Standard deep RL (PPO, SAC, TD3) optimizes a scalar reward signal through gradient descent on a deep neural network. This works, but produces a black box with no biological grounding. MH-FLOCKE takes a different approach:
- Spiking Neural Network — Izhikevich neurons with biologically plausible dynamics, not differentiable activations
- R-STDP — Reward-modulated spike-timing-dependent plasticity instead of backpropagation
- Free Energy Principle — Prediction error minimization as the primary learning signal (Friston 2010), not reward maximization
- Cerebellar Forward Model — Marr-Albus-Ito architecture for motor correction, not an actor-critic network
- Central Pattern Generator — Innate rhythmic locomotion that the SNN learns to modulate, not learn from scratch
The result: a system where every component has a biological equivalent, and the learning dynamics can be explained in neuroscience terms.
System Diagram
The data flow follows the vertebrate nervous system hierarchy:
Scene Description ("dog plays with ball on grass")
→ TaskParser → Knowledge Acquisition → Terrain + Ball Injection
→ MuJoCo World (physics)
Sense-Think-Act Loop:
MuJoCo Sensors → Population Coding (8 neurons/channel)
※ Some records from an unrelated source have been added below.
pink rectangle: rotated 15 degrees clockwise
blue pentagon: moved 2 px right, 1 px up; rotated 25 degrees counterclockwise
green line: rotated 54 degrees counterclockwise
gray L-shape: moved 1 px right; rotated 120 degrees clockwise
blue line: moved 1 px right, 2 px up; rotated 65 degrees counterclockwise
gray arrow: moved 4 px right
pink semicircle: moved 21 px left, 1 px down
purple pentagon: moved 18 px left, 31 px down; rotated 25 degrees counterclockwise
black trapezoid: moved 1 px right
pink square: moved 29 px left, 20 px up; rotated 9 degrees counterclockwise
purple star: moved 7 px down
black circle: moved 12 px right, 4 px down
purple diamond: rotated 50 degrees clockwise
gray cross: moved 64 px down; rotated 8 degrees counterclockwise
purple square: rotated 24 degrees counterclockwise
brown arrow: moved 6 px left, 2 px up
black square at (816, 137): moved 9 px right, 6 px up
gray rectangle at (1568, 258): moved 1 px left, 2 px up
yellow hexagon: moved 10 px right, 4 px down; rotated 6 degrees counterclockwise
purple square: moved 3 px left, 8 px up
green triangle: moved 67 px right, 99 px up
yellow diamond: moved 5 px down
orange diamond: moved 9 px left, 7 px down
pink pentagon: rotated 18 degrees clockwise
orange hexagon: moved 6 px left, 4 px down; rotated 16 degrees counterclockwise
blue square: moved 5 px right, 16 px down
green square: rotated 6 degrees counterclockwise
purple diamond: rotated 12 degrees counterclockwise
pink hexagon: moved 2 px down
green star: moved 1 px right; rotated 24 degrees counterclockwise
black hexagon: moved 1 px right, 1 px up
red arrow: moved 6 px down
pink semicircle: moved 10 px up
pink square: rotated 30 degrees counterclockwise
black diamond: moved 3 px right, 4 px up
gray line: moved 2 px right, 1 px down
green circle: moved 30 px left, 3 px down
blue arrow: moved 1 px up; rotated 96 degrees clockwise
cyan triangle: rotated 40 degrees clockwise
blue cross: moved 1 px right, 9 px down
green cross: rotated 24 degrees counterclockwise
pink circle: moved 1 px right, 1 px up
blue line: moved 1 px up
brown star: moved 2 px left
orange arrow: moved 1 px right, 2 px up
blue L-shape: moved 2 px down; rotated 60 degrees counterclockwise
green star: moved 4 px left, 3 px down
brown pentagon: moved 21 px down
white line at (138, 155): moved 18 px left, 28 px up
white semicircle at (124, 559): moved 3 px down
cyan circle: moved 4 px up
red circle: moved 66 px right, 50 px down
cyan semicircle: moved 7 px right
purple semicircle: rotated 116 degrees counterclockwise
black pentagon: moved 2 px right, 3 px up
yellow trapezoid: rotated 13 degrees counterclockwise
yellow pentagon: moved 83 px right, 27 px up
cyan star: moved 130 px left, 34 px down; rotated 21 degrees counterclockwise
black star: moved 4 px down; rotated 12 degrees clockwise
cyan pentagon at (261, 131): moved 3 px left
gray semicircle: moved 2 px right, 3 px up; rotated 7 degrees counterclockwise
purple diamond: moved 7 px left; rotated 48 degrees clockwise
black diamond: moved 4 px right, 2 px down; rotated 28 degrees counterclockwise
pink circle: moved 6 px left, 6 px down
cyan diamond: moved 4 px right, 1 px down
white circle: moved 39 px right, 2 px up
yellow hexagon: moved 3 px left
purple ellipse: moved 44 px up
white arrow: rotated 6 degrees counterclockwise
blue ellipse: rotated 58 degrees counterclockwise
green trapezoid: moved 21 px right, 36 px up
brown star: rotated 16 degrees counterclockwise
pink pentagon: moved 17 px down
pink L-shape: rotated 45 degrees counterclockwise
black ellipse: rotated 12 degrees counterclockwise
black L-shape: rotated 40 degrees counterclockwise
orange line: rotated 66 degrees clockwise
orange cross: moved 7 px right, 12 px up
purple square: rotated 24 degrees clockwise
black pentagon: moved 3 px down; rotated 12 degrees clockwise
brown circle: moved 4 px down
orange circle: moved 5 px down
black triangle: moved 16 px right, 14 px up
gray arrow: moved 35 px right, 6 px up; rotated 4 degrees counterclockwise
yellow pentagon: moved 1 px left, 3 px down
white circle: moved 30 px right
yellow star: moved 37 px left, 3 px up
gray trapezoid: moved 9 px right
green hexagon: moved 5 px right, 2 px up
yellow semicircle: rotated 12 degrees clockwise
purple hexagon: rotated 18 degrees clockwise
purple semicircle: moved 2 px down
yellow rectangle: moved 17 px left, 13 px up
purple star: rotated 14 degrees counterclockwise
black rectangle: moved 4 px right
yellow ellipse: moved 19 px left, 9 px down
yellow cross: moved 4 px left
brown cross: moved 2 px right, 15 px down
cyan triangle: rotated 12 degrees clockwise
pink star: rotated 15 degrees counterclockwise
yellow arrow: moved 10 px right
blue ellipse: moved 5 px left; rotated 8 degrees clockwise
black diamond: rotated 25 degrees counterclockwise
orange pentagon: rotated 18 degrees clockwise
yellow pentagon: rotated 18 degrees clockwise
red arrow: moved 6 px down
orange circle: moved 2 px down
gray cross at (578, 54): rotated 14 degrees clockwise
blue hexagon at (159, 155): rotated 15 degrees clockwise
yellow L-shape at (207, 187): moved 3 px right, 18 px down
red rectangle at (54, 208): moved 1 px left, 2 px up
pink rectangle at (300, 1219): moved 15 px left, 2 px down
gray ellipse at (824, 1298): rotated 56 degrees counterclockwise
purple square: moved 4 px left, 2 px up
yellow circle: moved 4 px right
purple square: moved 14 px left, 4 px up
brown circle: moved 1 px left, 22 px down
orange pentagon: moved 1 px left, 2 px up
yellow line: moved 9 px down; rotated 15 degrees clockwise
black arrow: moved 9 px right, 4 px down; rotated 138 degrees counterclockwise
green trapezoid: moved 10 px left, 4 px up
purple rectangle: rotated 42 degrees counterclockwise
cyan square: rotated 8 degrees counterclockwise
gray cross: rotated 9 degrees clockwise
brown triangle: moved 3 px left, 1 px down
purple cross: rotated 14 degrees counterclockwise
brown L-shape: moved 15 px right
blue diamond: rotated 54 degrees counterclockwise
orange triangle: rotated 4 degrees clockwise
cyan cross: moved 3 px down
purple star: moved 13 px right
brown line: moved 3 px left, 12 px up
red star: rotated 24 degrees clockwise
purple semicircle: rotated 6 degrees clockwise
→ SNN (4000 GrC + 200 GoC + PkC + DCN)
→ R-STDP (reward + prediction error)
→ Cerebellar corrections (Marr-Albus-Ito)
→ Motor Decoding (push/pull population voting)
→ CPG Baseline + SNN corrections + Reflexes
→ PD Controller → MuJoCo Actuators
Cognitive Layer (parallel):
→ World Model (predictive coding)
→ Emotions (valence/arousal)
→ Drives (survival/exploration)
→ GWT Competition (attention)
→ Behavior Planner (walk/trot/chase/sniff/play)
→ Neuromodulators (DA/5-HT/NE/ACh)
Module Map
The system consists of 6 packages with approximately 45 active modules:
- src/body/ — Physics, morphology, terrain, sensors (5 modules)
- src/brain/ — SNN, learning, cognition, motor control (25+ modules)
- src/behavior/ — Autonomous behavior system (5 modules)
- src/bridge/ — Task parsing, scene understanding (2 modules)
- src/llm/ — Optional LLM adapter for task understanding (1 module)
- src/utils/ — Configuration (1 module)
Key References
- Friston, K. (2010). The free-energy principle: a unified brain theory? Nature Reviews Neuroscience
- Izhikevich, E.M. (2003). Simple model of spiking neurons. IEEE Transactions on Neural Networks
- Marr, D. (1969). A theory of cerebellar cortex. Journal of Physiology
- Kagan, B.J. et al. (2022). In vitro neurons learn and exhibit sentience when embodied in a simulated game-world. Neuron (DishBrain)
- Grillner, S. (2003). The motor infrastructure: from ion channels to neuronal networks. Nature Reviews Neuroscience
- Baars, B.J. (1988). A Cognitive Theory of Consciousness. Cambridge University Press
API Reference
CognitiveBrain(snn, n_sensor_channels, n_motors, config, plasticity_genome)
Orchestrates all 15 cognitive modules. Instantiated by MuJoCoCreatureBuilder.
process(sensor_values, snn_input, output_spikes, controls, external_reward, is_fallen, extra_sensor_data) → dict
Full 15-step cognitive cycle. Called by MuJoCoCreature.step() after the SNN step. Returns dict with combined_reward, prediction_error, gwt_winner, emotion, drives, metacognition, consistency, consciousness_level, pci, knowledge_graph, and more.
get_state() → dict
Complete cognitive state for dashboard/logging. All module states aggregated.
MuJoCoCreature(genome, snn, world, body_name, creature_name)
Sense-Think-Act bridge between SNN and MuJoCo physics.
step(reward_signal, extra_sensor_data) → dict
Full cycle: get_sensor_input() → think() → apply_motor_output() → world.step() → brain.process(). Returns step info.
get_sensor_input() → Tensor
MuJoCo sensors → population-coded SNN input (8 neurons per channel, Gaussian tuning curves).
think(sensor_input) → Tensor
6 SNN substeps, accumulate output spikes for motor decoding.
apply_motor_output(output_spikes)
Population voting (push/pull pairs) → CPG blend → reflex add → spinal segments → PD controller → MuJoCo actuators.
MuJoCoCreatureBuilder
build(genome, world, n_hidden_neurons, device, creature_name, xml_path) → MuJoCoCreature
Factory: creates creature with SNN (cerebellar populations), CognitiveBrain, and all wiring.